**DATA RECORDS:**

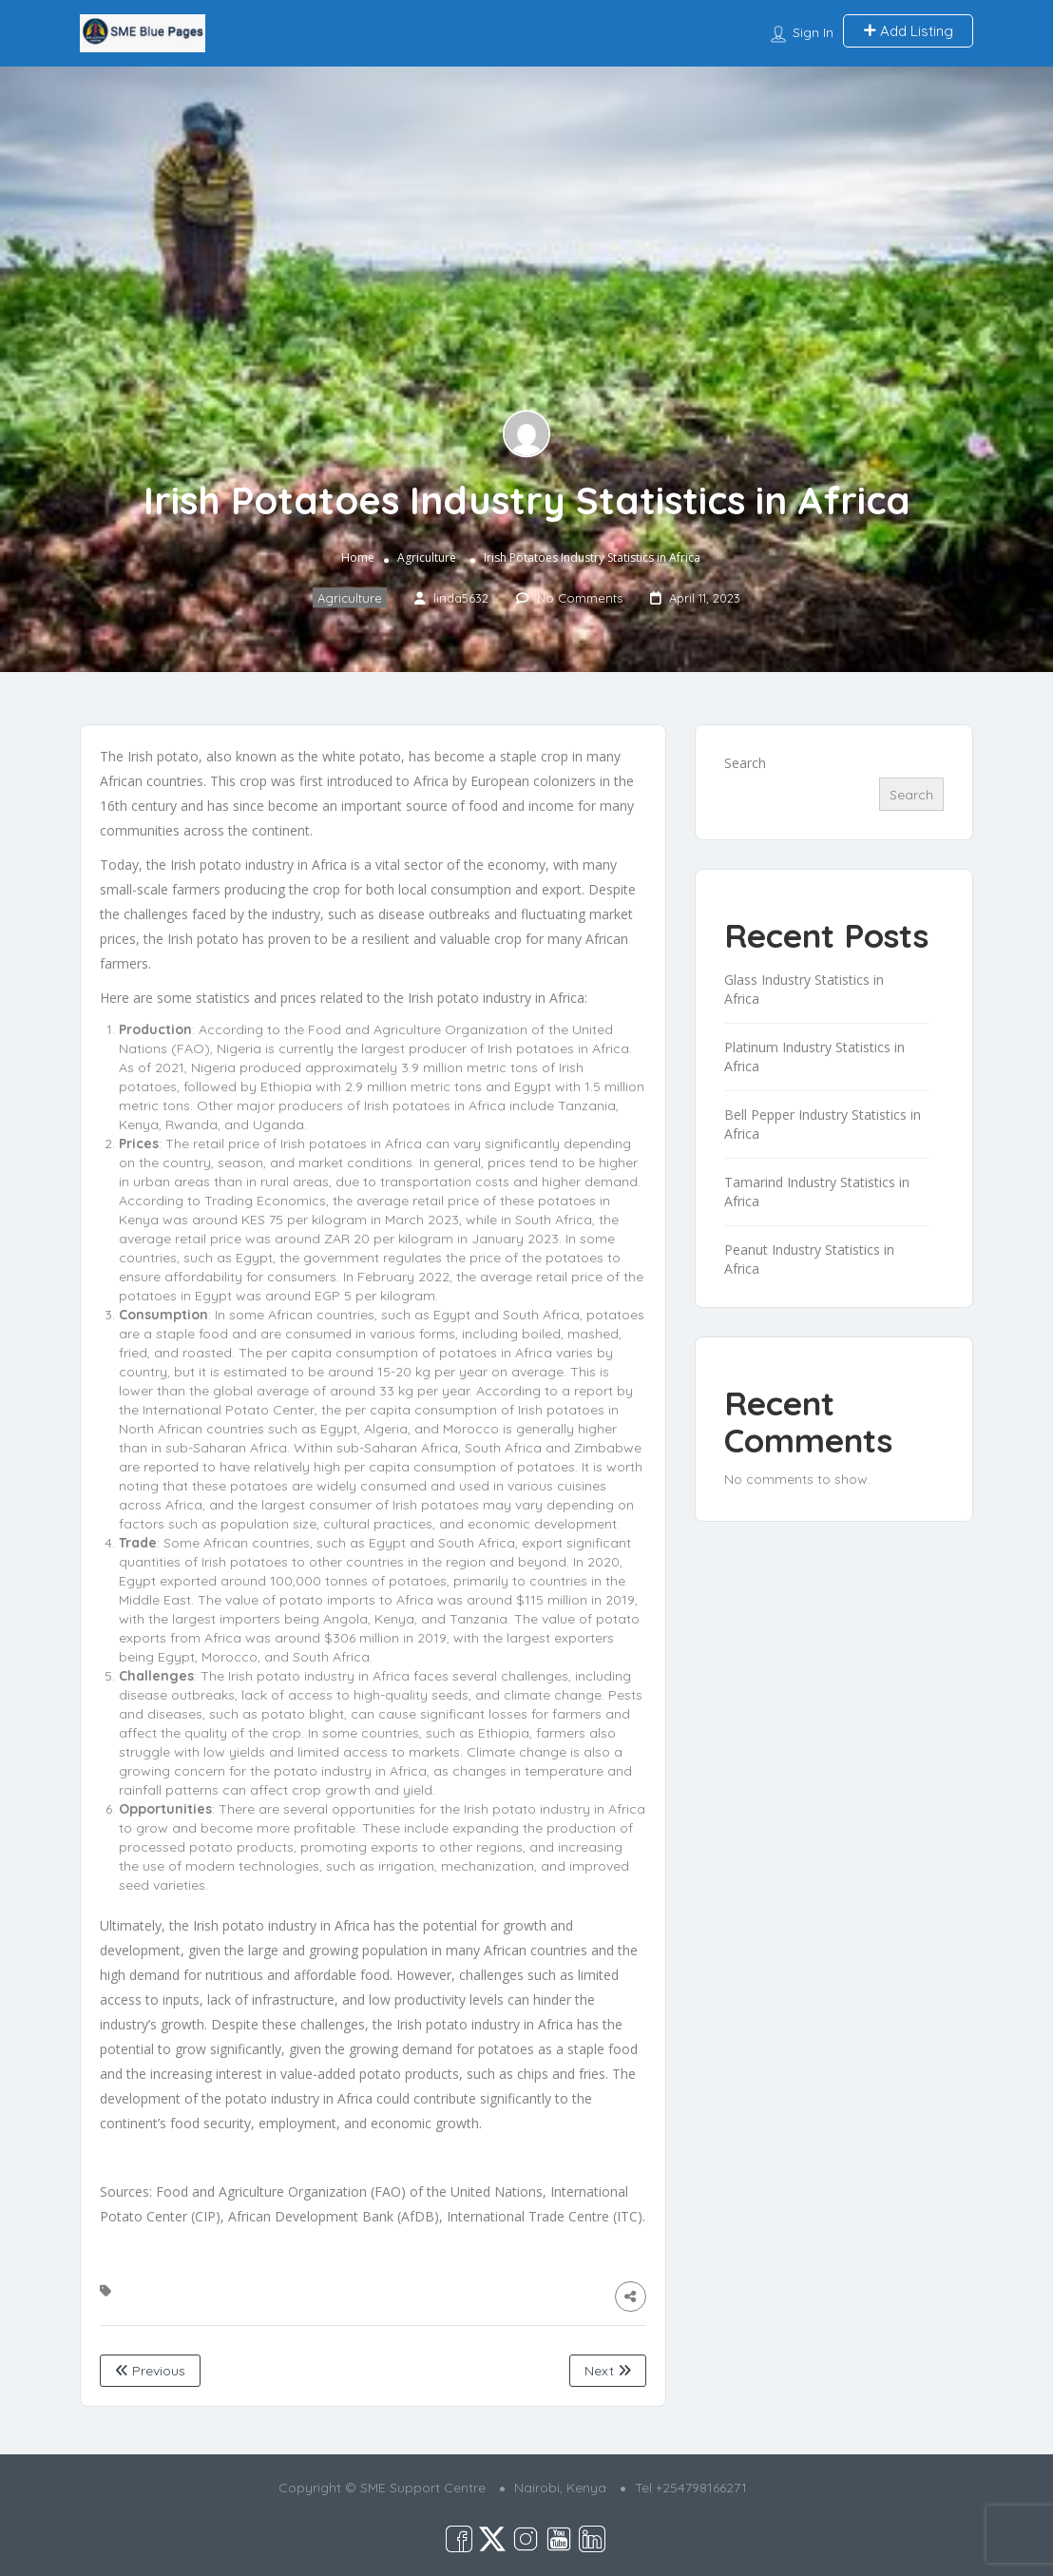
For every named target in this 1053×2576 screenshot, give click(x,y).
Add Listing (908, 31)
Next (607, 2370)
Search (745, 763)
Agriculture (426, 558)
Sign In (813, 32)
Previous (150, 2370)
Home (357, 558)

**EXERCISE OBJECTIVE:** Please output the records exactly, leaving the pictures out.

**SOLUTION FOR THIS EXERCISE:**
For every named target in this 1053×2576 screenshot, give click(x,y).
Add Listing (908, 31)
Next (607, 2370)
Search (745, 763)
Agriculture (426, 558)
Sign In (813, 32)
Previous (150, 2370)
Home (357, 558)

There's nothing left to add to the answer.